WORK INSTRUCTIONS: Report each line below that carries the word "Norveg".

(Page-level text extractions)
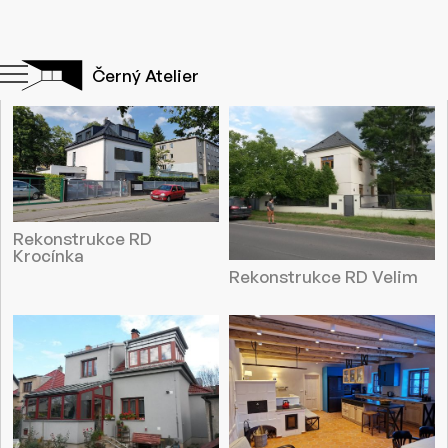
Realizace
Rekonstrukce
Černý Atelier
Rekonstrukce RD
Krocínka
Rekonstrukce RD Velim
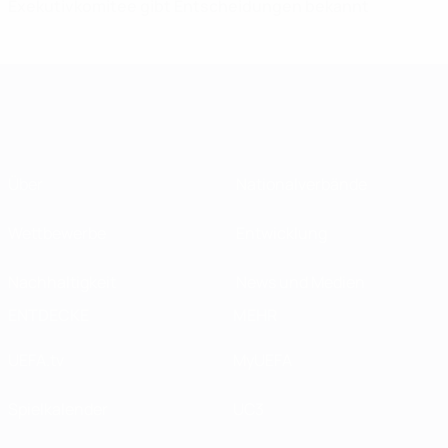
Exekutivkomitee gibt Entscheidungen bekannt
Über
Nationalverbände
Wettbewerbe
Entwicklung
Nachhaltigkeit
News und Medien
ENTDECKE
MEHR
UEFA.tv
MyUEFA
Spielkalender
UC3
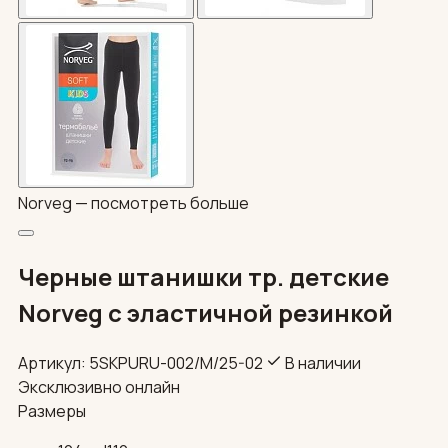
Norveg —
посмотреть больше
Черные штанишки тр. детские
Norveg с эластичной резинкой
Артикул: 5SKPURU-002/М/25-02
В наличии
Эксклюзивно онлайн
Размеры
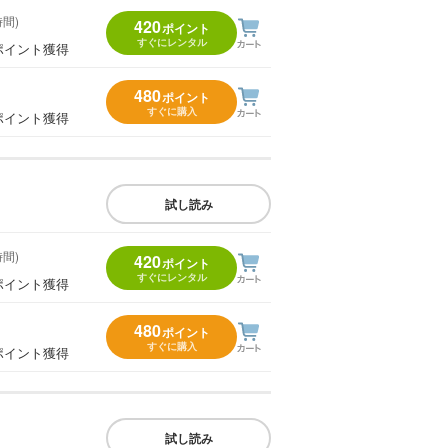
時間)
420
ポイント
すぐにレンタル
ポイント獲得
480
ポイント
すぐに購入
ポイント獲得
試し読み
時間)
420
ポイント
すぐにレンタル
ポイント獲得
480
ポイント
すぐに購入
ポイント獲得
試し読み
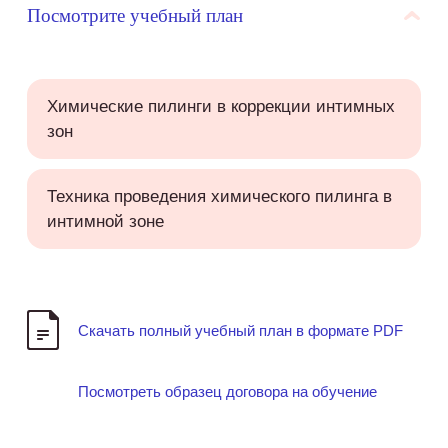
Посмотрите учебный план
Химические пилинги в коррекции интимных
зон
Техника проведения химического пилинга в
интимной зоне
Скачать полный учебный план в формате PDF
Посмотреть образец договора на обучение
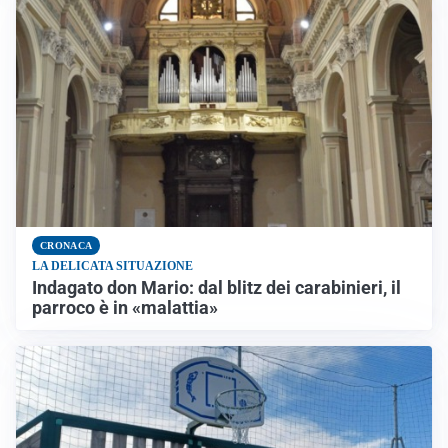
CRONACA
LA DELICATA SITUAZIONE
Indagato don Mario: dal blitz dei carabinieri, il
parroco è in «malattia»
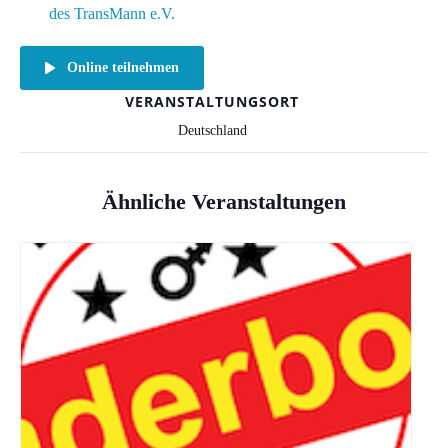
des TransMann e.V.
Online teilnehmen
VERANSTALTUNGSORT
Deutschland
Ähnliche Veranstaltungen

SOLVED PROBLEM:
Norveg —
Norveg с эластичной резинкой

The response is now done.